If the premise is accepted that the fuel cell is the next generation transformer technology for the motive industry, then the development of such a technology must be advanced to the point that it becomes a viable both physically and economically. That is not to say that a fuel cell system must achieve the same cost targets as those of the internal combustion engine, rather the new technology must present itself as an economically viable alternative when issues like the environment are taken into account. Determining the cost that the market and environment will bear is up to the economist and environmentalist. Bringing the cost of manufacture for the fuel cell down to the lowest possible level is the responsibility of the engineers, and as such formed the basis of my thesis.

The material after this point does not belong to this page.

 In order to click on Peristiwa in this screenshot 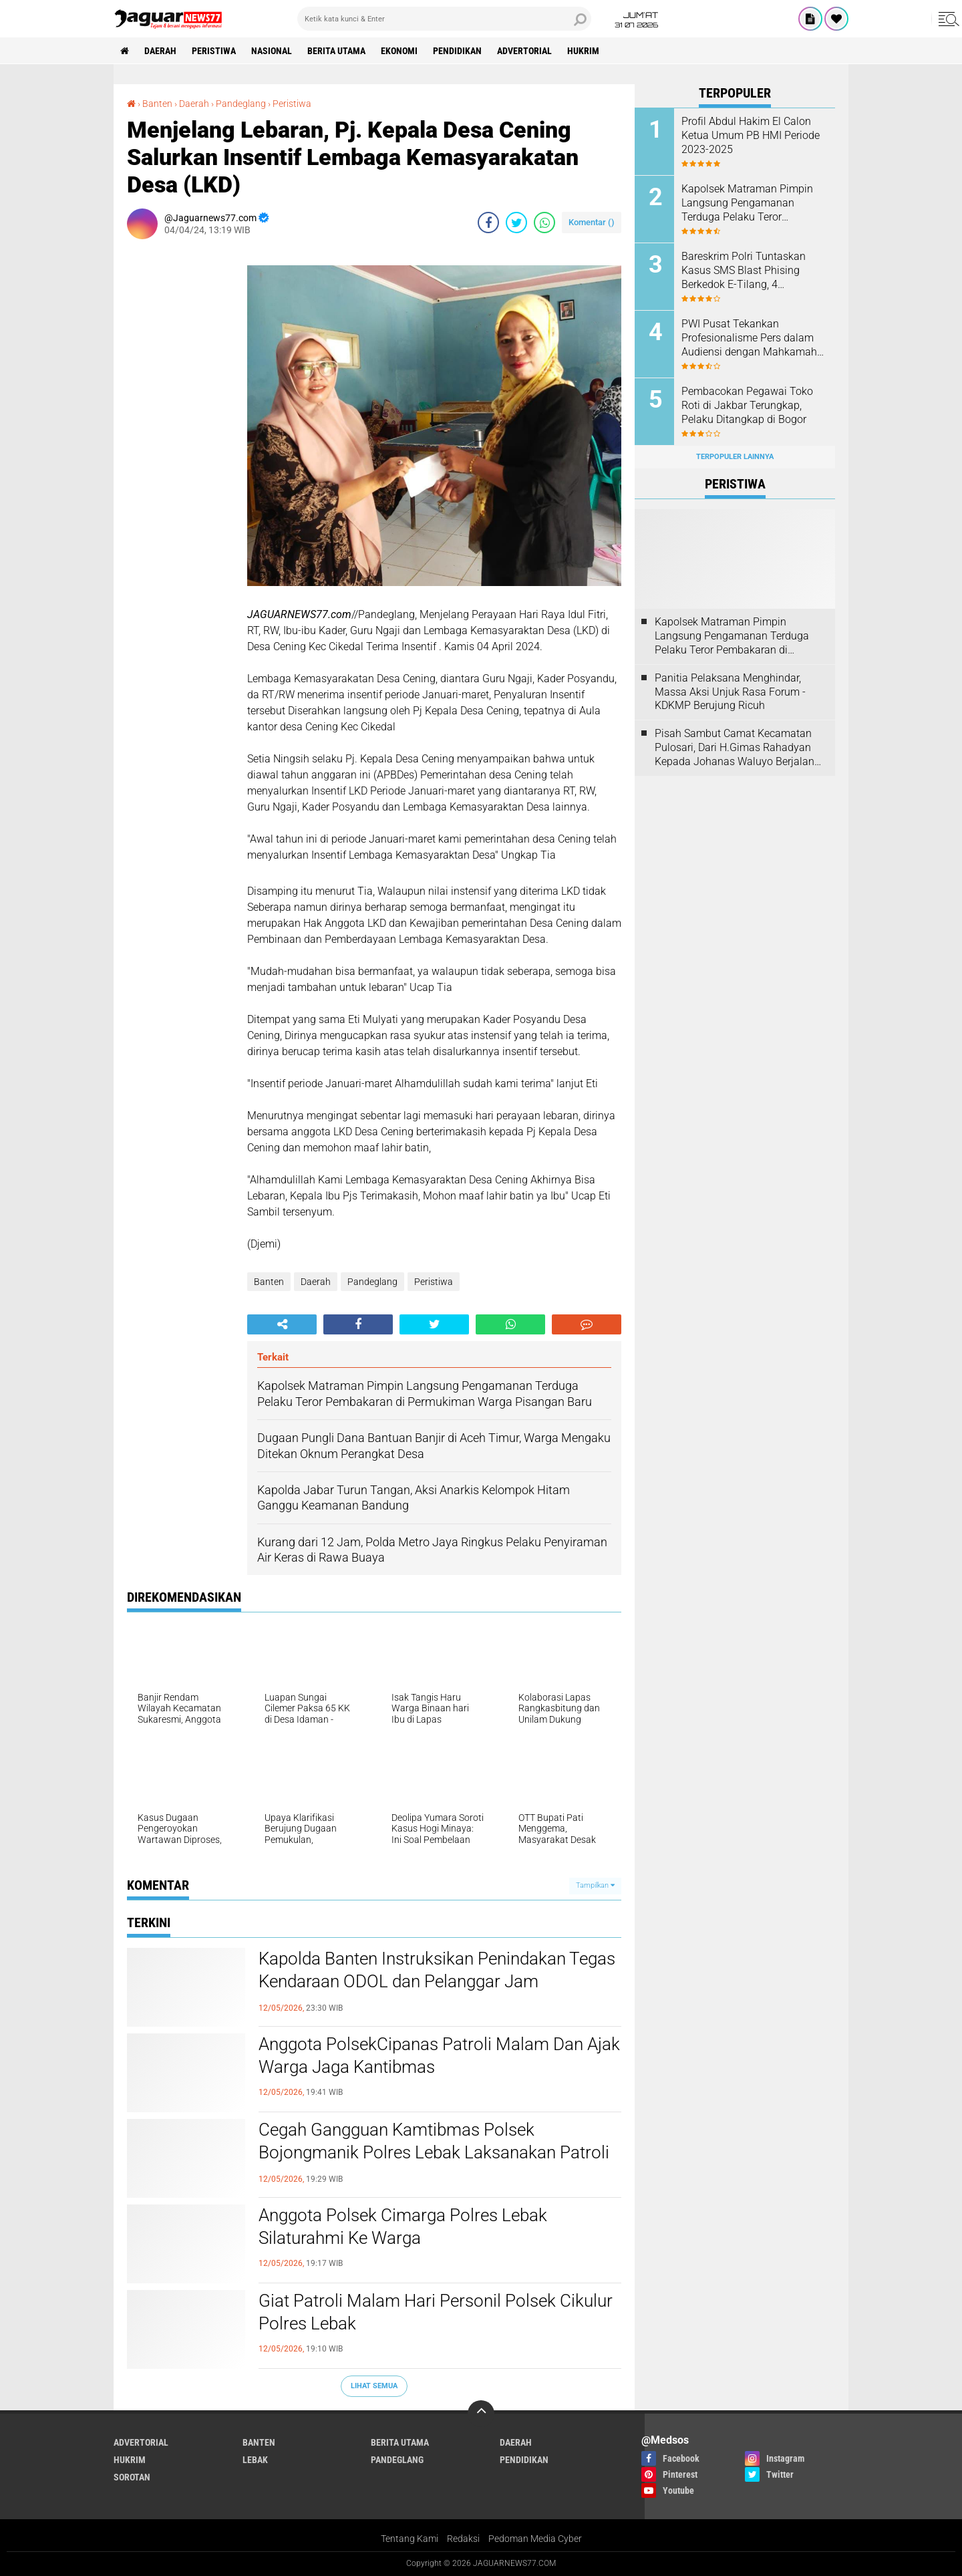, I will do `click(214, 50)`.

As it stands, the cost of several key fuel cell components must be reduced. The bipolar plate is one component that has a significant contribution to the overall system cost and also has the greatest potential to be reduced. When considering how to reduce the cost of bi-polar plate manufacturing, several issues were considered. The manufacturing process and the material costs are the two largest contributors to the overall cost. Material costs are insignificant when compared to manufacturing costs, leading to the conclusion that it must be the process that undergoes the development. Traditional plate manufacturing techniques apply a sculpturing approach, where a CNC milling machine is used to cut out the fuel and oxidant delivery channels. A unique and novel approach to the task is to build up the required channel thickness rather than sculpt the material away. Several possibilities exist that may perform the building up task, of which screen printing is the most promising.

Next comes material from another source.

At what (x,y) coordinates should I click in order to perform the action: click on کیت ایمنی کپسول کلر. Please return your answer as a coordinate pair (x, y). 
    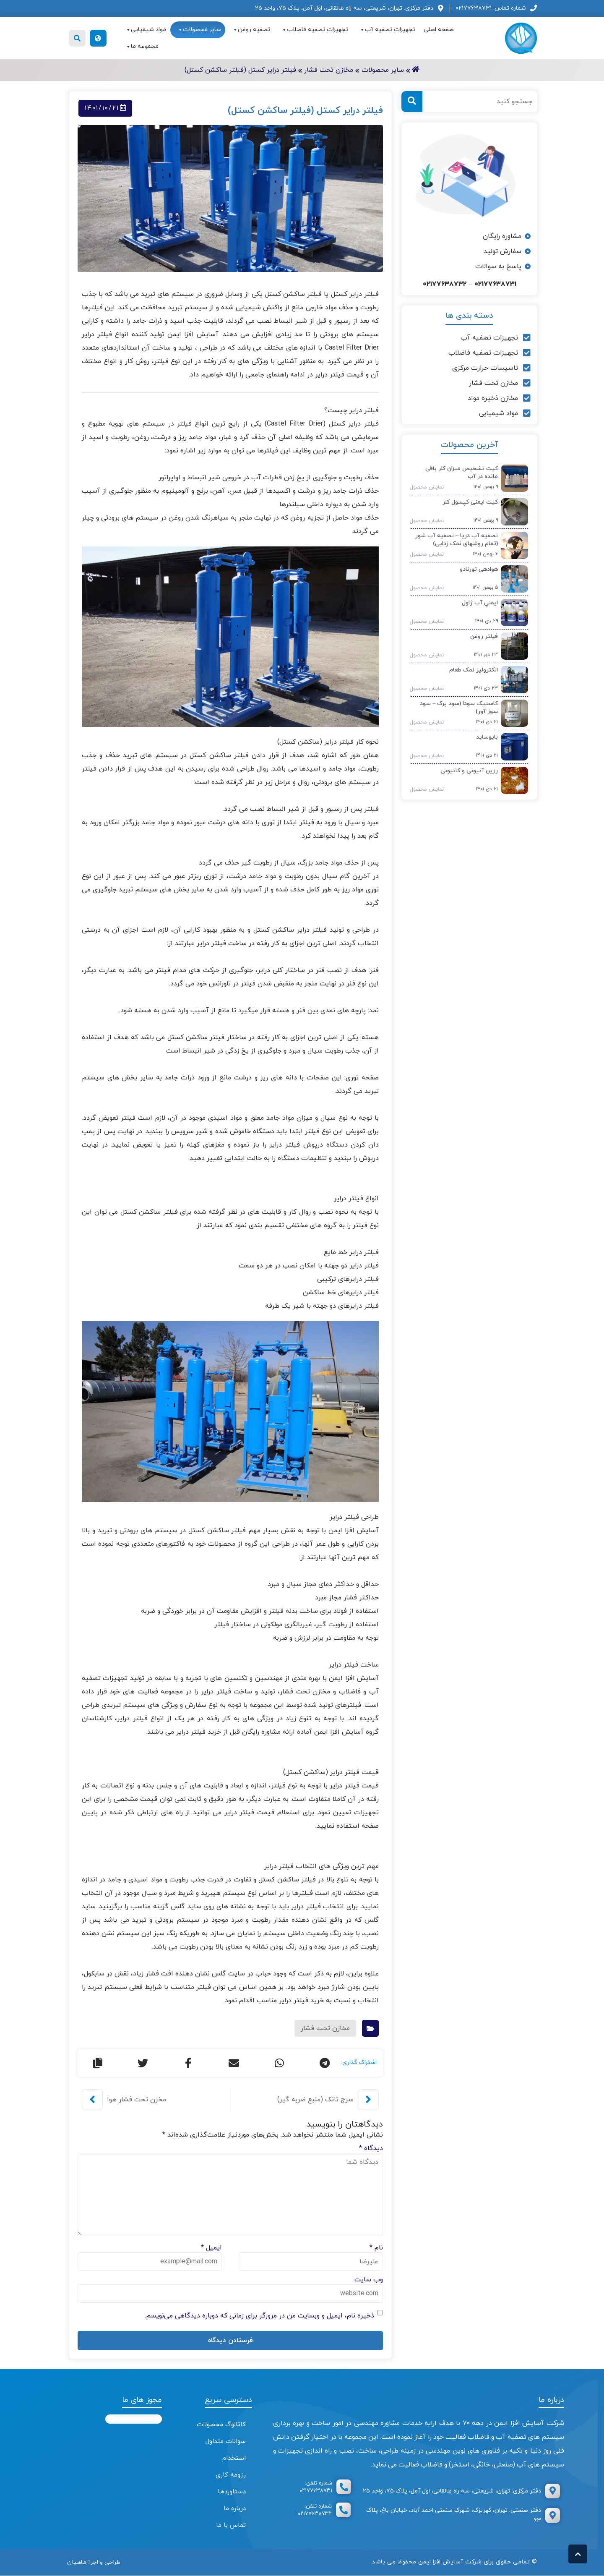
    Looking at the image, I should click on (470, 502).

The initial goals stipulated that the screen printing process was had to be capable of printing an electrically conductive material onto a suitable substrate to the height of 0.7 mm. When compared with current CNC milled flow field plate manufacturing techniques, the screen printing process developed exhibits the following desirable features: low manufacturing and capital costs, the ability to rapid prototype, flexibility in flow channel design and material properties, mass and batch production capability and little material wastage.

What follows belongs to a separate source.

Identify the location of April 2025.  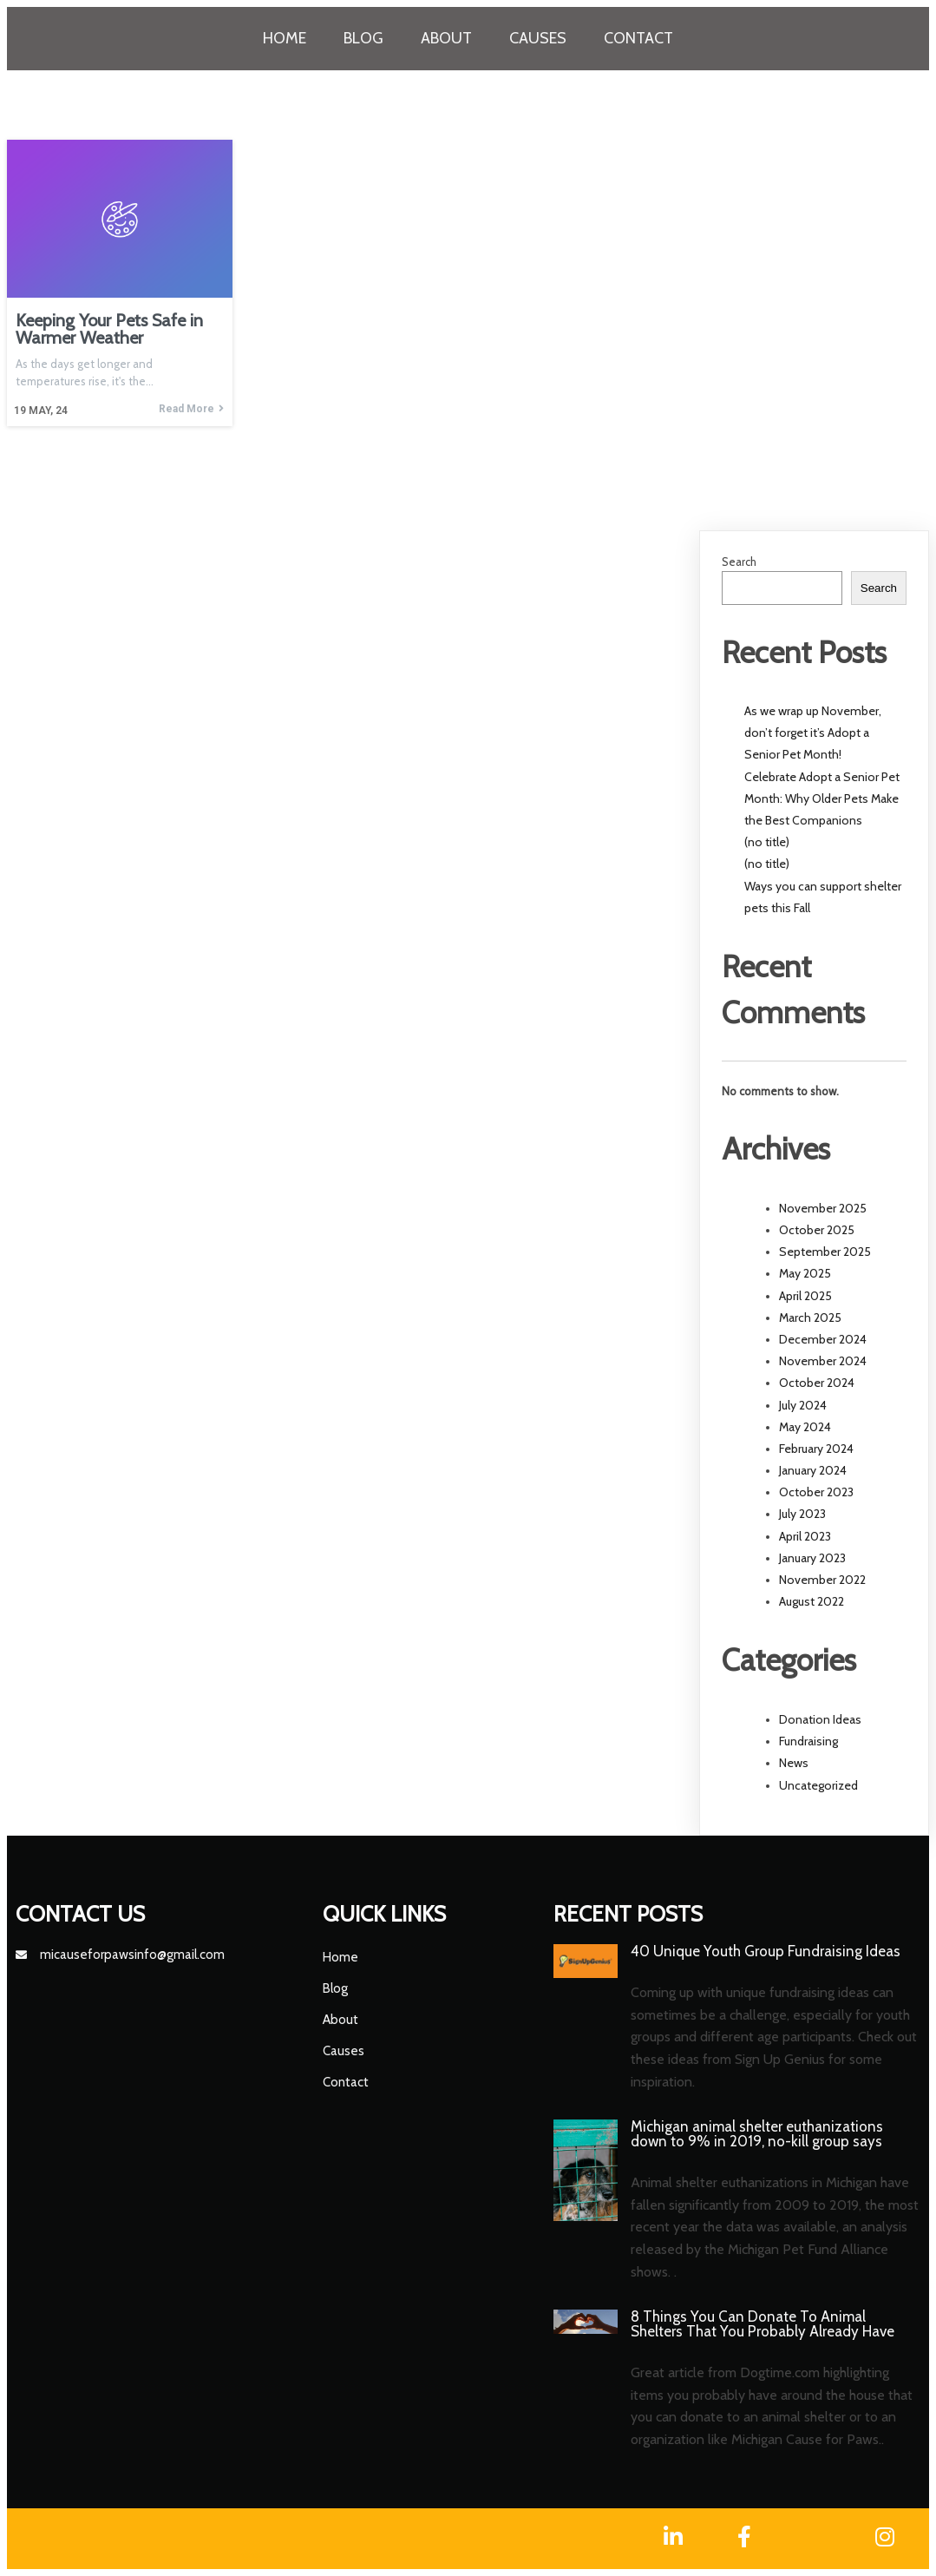
(805, 1296).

Investigation into conductivity issues of the inks revealed that investigations into the microstructure and percolation theory proved valuable when trying to formulate a ink as conductive as possible. Future work in the area of ink conductivity is recommended.
Screen printing techniques were applied and developed to the problem and successfully met the requirements outlined at the beginning of the project Fuel and oxidant delivery plates were successfully printed and at a considerable cost savings over the CNC milling approach.